One site, one hour, 186 kWh of curtailment
The curtailment in question is a pilot being conducted at a large employee-development center owned by a multinational conglomerate. The site has eight buildings on its campus and, currently, there are 103 assets being controlled by the DERMS. Some, such as chillers, are sizeable. Many are smaller loads, such as air handling units with blowers, coolers and heating elements, roof-top units that perform the same functions as the inside air handling units and packaged terminal air conditioners (PTACs), which combine air conditioning and heating into one wall-mounted unit. These are the same kinds of heating and cooling units often found in hotels.
The site also has seven building meters and three submeters for certain asset types. All told, the platform is gathering approximately 800 data points.
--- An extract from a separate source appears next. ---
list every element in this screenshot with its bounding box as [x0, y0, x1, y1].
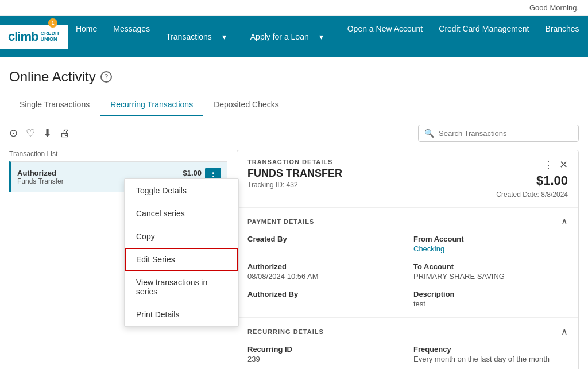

When combined with customer-defined pre-set parameters on the assets under control, some 1,200 data points are relayed to a GE Digital Predix system every second. The Predix is a platform for building applications that connect to industrial assets, collect and analyze data, and deliver real-time insights for optimizing industrial infrastructure and operations.
Working in tandem with the Predix, the Enbala platform juggles control of those 103 assets to deliver very precise reductions in power without creating any discomfort for people working in the building. In contrast to traditional DR, rather than shutting off all the air handlers, the system may turn off a few at a time. It also makes use of any variable frequency drive motors to turn equipment down, not off, and it cycles equipment on and off very quickly.
There are many other ways in which this curtailment differs from most C&I demand response programs. For one, it’s automated. It doesn’t begin with the utility calling or emailing building site managers to let them know a DR event has been called for the next day.
In addition, this curtailment doesn’t require action on the part of site inhabitants and building managers. No one has to reschedule work because an important piece of industrial equipment must be shut down. No one needs to manage various building functions, like shutting down nonessential elevators or turning off drinking fountains and decorative water fountain pumps. There’s no switch to back-up generation. The site can deliver enough response simply by allowing many small assets to be connected to the DERMS.
Best of all, the curtailment events in which this site participated were essentially invisible and unfelt by the people who work at the facility. Sure, the building manager knew what was up, but the many company managers participating in vital training exercises at this educational facility never noticed when the site participated in curtailment two days in a row this summer.
The curtailment events called by the utility lasted four hours each. On the first day, the site delivered 186 kWh between the times of 7 and 8 p.m. On the next day, it gave the grid 108 kWh during the same time frame.
Unexpected Insights Sweeten the ROI
Along with load shedding, all the data collected by the DERMS delivered valuable energy efficiency insight and cost-savings potential that might well have gone undetected. The 2.5 gigabytes of data collected and analyzed daily during the pilot revealed that some 50% of the facility’s air conditioning units with economizers had non-functioning dampers. The dampers were allowing too much outside air to be pumped into the room when fans were running and ACs were off, causing rooms to heat up quickly as soon as they had been cooled down.
Now, that’s something building managers DID notice, even though they did not notice the inobtrusive curtailment technology that enabled the facility to fix this costly problem.